### EXERCISE INSTRUCTIONS:
A faithful transcript of every entry is required; pictures do not belong in it.

[Page images and extracted text]
+ + + + +

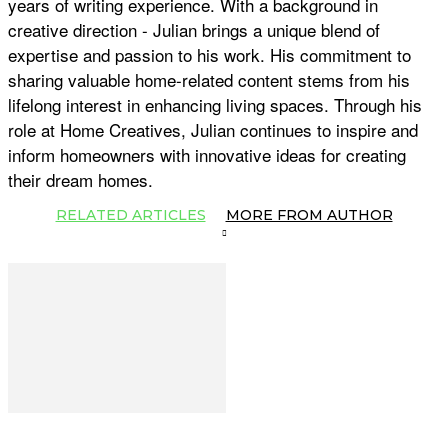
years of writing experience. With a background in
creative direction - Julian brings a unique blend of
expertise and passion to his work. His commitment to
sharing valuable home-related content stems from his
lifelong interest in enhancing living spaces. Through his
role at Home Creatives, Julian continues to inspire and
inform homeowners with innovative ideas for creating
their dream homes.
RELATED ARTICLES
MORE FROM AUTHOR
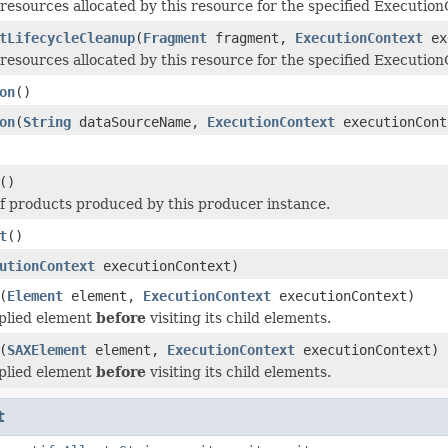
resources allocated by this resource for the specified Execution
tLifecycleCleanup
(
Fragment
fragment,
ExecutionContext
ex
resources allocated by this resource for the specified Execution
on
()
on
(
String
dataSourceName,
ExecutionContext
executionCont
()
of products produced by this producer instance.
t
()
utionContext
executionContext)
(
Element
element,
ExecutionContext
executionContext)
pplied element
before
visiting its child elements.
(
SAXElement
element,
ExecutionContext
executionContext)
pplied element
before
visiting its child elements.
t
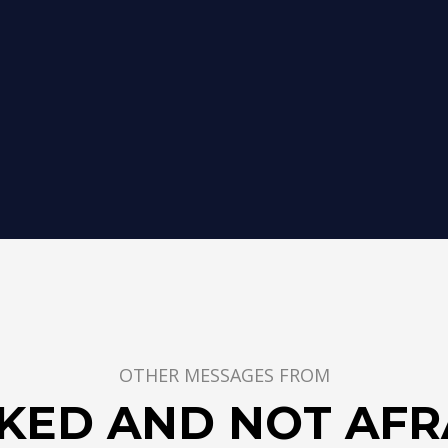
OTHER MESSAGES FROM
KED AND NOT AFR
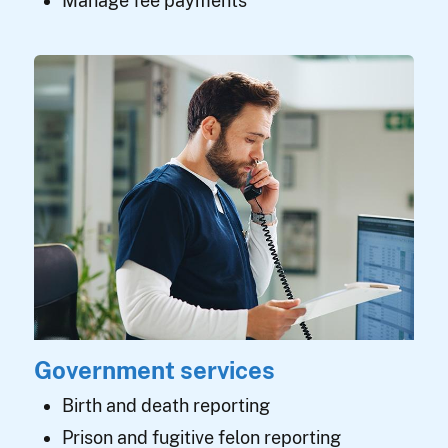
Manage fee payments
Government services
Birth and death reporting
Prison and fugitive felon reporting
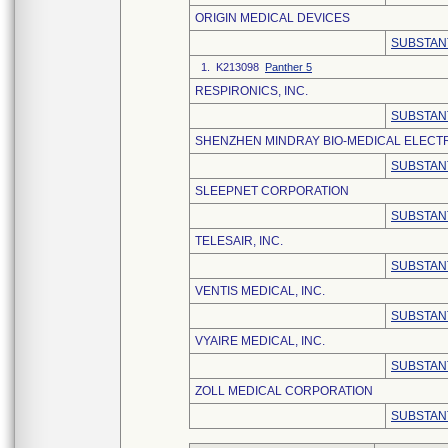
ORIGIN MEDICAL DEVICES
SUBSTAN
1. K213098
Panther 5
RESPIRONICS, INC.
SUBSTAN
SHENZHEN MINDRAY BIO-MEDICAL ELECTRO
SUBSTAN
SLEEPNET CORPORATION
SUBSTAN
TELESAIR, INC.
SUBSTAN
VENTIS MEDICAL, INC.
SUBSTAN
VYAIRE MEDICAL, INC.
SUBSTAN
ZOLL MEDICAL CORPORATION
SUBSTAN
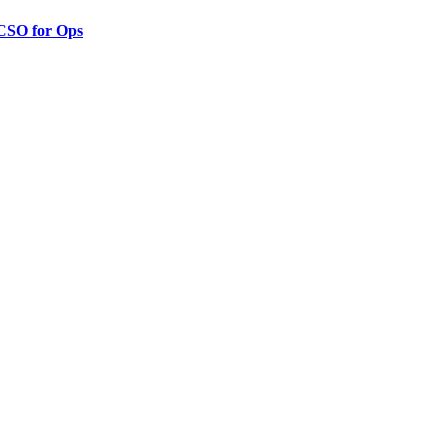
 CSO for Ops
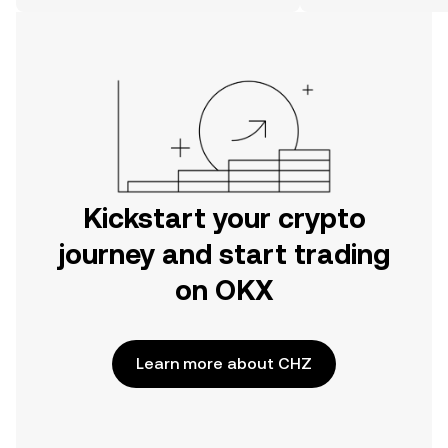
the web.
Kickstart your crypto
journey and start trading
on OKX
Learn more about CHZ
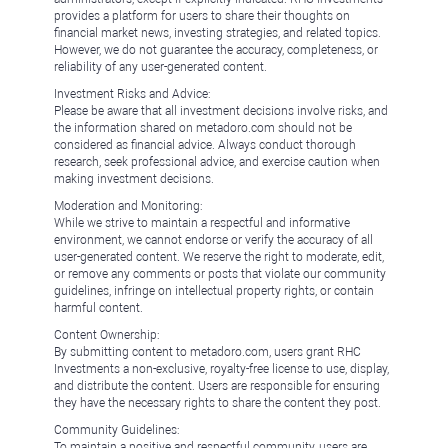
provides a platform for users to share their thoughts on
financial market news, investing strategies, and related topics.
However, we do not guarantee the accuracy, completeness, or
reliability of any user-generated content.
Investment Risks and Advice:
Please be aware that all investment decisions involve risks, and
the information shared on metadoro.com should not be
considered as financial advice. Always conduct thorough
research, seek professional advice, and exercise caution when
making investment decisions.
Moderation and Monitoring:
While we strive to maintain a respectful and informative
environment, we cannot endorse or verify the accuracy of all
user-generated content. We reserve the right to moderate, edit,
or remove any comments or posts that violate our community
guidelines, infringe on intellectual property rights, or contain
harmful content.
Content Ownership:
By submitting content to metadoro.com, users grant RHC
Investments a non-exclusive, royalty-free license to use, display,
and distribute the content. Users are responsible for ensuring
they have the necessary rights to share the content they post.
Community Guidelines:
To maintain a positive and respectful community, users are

+ + + + +

### WRITTEN REPLY:
years of writing experience. With a background in
creative direction - Julian brings a unique blend of
expertise and passion to his work. His commitment to
sharing valuable home-related content stems from his
lifelong interest in enhancing living spaces. Through his
role at Home Creatives, Julian continues to inspire and
inform homeowners with innovative ideas for creating
their dream homes.
RELATED ARTICLES
MORE FROM AUTHOR
resources allocated by this resource for the specified Execution
tLifecycleCleanup
(
Fragment
fragment,
ExecutionContext
ex
resources allocated by this resource for the specified Execution
on
()
on
(
String
dataSourceName,
ExecutionContext
executionCont
()
of products produced by this producer instance.
t
()
utionContext
executionContext)
(
Element
element,
ExecutionContext
executionContext)
pplied element
before
visiting its child elements.
(
SAXElement
element,
ExecutionContext
executionContext)
pplied element
before
visiting its child elements.
t
OTHER MESSAGES FROM
KED AND NOT AFR
Manage fee payments
Government services
Birth and death reporting
Prison and fugitive felon reporting
ORIGIN MEDICAL DEVICES
SUBSTAN
1. K213098
Panther 5
RESPIRONICS, INC.
SUBSTAN
SHENZHEN MINDRAY BIO-MEDICAL ELECTRO
SUBSTAN
SLEEPNET CORPORATION
SUBSTAN
TELESAIR, INC.
SUBSTAN
VENTIS MEDICAL, INC.
SUBSTAN
VYAIRE MEDICAL, INC.
SUBSTAN
ZOLL MEDICAL CORPORATION
SUBSTAN
 CSO for Ops
the web.
Kickstart your crypto
journey and start trading
on OKX
Learn more about CHZ
provides a platform for users to share their thoughts on
financial market news, investing strategies, and related topics.
However, we do not guarantee the accuracy, completeness, or
reliability of any user-generated content.
Investment Risks and Advice:
Please be aware that all investment decisions involve risks, and
the information shared on metadoro.com should not be
considered as financial advice. Always conduct thorough
research, seek professional advice, and exercise caution when
making investment decisions.
Moderation and Monitoring:
While we strive to maintain a respectful and informative
environment, we cannot endorse or verify the accuracy of all
user-generated content. We reserve the right to moderate, edit,
or remove any comments or posts that violate our community
guidelines, infringe on intellectual property rights, or contain
harmful content.
Content Ownership:
By submitting content to metadoro.com, users grant RHC
Investments a non-exclusive, royalty-free license to use, display,
and distribute the content. Users are responsible for ensuring
they have the necessary rights to share the content they post.
Community Guidelines:
To maintain a positive and respectful community, users are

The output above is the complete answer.